Audio/video drift problems

Hi, I’m having a problem with the audio and video getting out of sync slowly over time. I am running Shotcut on Ubuntu 16.04, and am having this problem with both version 16.04 and version 16.05 of Shotcut.

I have an mp3 audio track that is about four minutes long and have a number of mp4 videos that are spliced together on a separate track. When I view the whole thing in Shotcut, everything looks good, but when I export to an mp4 then open it again in Shotcut, the video and audio have drifted apart. The drift is small at the beginning (between 10ms and 20ms after about 30 seconds) but it gets progressively worse until it’s over a second at the end of the four minutes. The audio seems fine, but the video gets further and further behind the audio.

I’ve mainly tried libx264 and aac encoding with a variety of options (constant bitrate, quality-based VBR, etc.) but I haven’t found any combination that seems to make a difference.

Any suggestions? Thanks.

What made the source MP4s you are using? Do any of them have variable frame rate? If so, those must be transcoded to constant framerate and replaced. Editing against variable frame-rate is not supported. I am not aware of any editor that supports that without first importing (i.e. transcode).
If not that, try converting the MP3 to WAV and replacing them.

Okay, thanks. The mp4s come from a couple of different sources, so I’ll have check to see if they have variable frame rate, and try using a wav file as well. I won’t have a chance to do that until later today, but I’ll post here whether or not that fixes the problem. Thanks for the quick response!

I thought I would follow up with what I’ve learned since yesterday. I checked and none of the mp4s had variable frame rates, although different files had different rates. The most common appeared to be 29.97 fps, so I did an ffmpeg batch convert of the ones that weren’t using that so that they would all be that frame rate. Unfortunately, that didn’t make a difference, nor did converting the soundtrack to wav. I also tried different interlacing modes, disabling parallel processing, etc., but none of that made a difference.

Eventually, though, I looked at the .mlt file and discovered that some of the properties were wrong, and in particular, that frame_rate_num was 60 and frame_rate_den was 1. I should have realized this earlier because every time I did an export the dialog box defaulted to the wrong values and I had to change them, but I haven’t been using the application for very long so I didn’t know what to expect.

I changed the frame_rate_num value to 29.97 and now the preview at least matches what was exported, with the video lagging the audio by a greater and greater amount during the four minute play time. I haven’t had a chance to do more than that, but I’m guessing that if I adjusted the timing and tried an export again, I would get the correct results.
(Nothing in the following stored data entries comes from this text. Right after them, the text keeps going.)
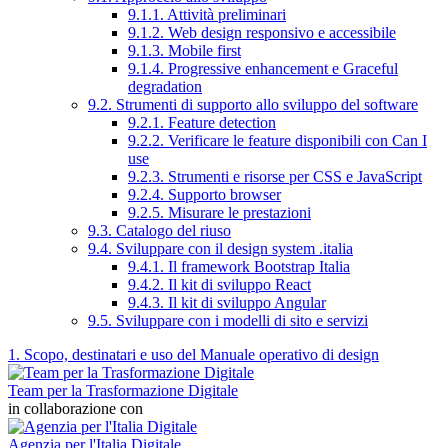
9.1.1. Attività preliminari
9.1.2. Web design responsivo e accessibile
9.1.3. Mobile first
9.1.4. Progressive enhancement e Graceful
degradation
9.2. Strumenti di supporto allo sviluppo del software
9.2.1. Feature detection
9.2.2. Verificare le feature disponibili con Can I
use
9.2.3. Strumenti e risorse per CSS e JavaScript
9.2.4. Supporto browser
9.2.5. Misurare le prestazioni
9.3. Catalogo del riuso
9.4. Sviluppare con il design system .italia
9.4.1. Il framework Bootstrap Italia
9.4.2. Il kit di sviluppo React
9.4.3. Il kit di sviluppo Angular
9.5. Sviluppare con i modelli di sito e servizi
1. Scopo, destinatari e uso del Manuale operativo di design
Team per la Trasformazione Digitale
in collaborazione con
Agenzia per l'Italia Digitale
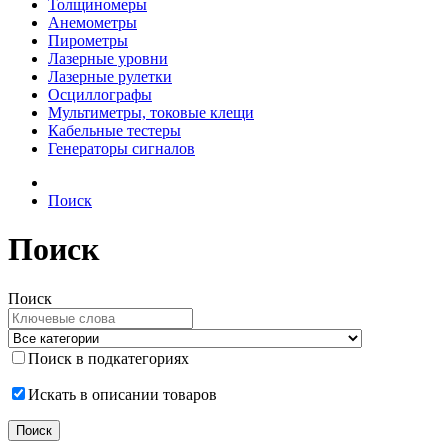
Толщиномеры
Анемометры
Пирометры
Лазерные уровни
Лазерные рулетки
Осциллографы
Мультиметры, токовые клещи
Кабельные тестеры
Генераторы сигналов
Поиск
Поиск
Поиск
Поиск в подкатегориях
Искать в описании товаров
So now I’m trying to decide if I should try to move the clips within Shotcut, edit the .mlt file with a script or with an editor, or try something else such as reverting the frame_rate_num to 60 and trying to export that way.

In any case, I thought I would post an update in case anyone else runs into this problem in the future. Also, if you have suggestions for fixing the timing without re-doing everything by hand, let me know.

Thanks.

I changed the frame_rate_num value to 29.97

This should be an integer value only. frame_rate_num 30000, frame_rate_den 1001.

reverting the frame_rate_num to 60 and trying to export that way

That sounds like a quick and easy test to make.

I have put a large amount of work into A/V sync during the past 12 years of developing MLT - but it is a never-ending battle. I am not sure what is going wrong. At this point, if this were me and this was not my coding project, I would transcode all of the video clips to something more reliable with only I-frames such as DNxHD and replace them in the project.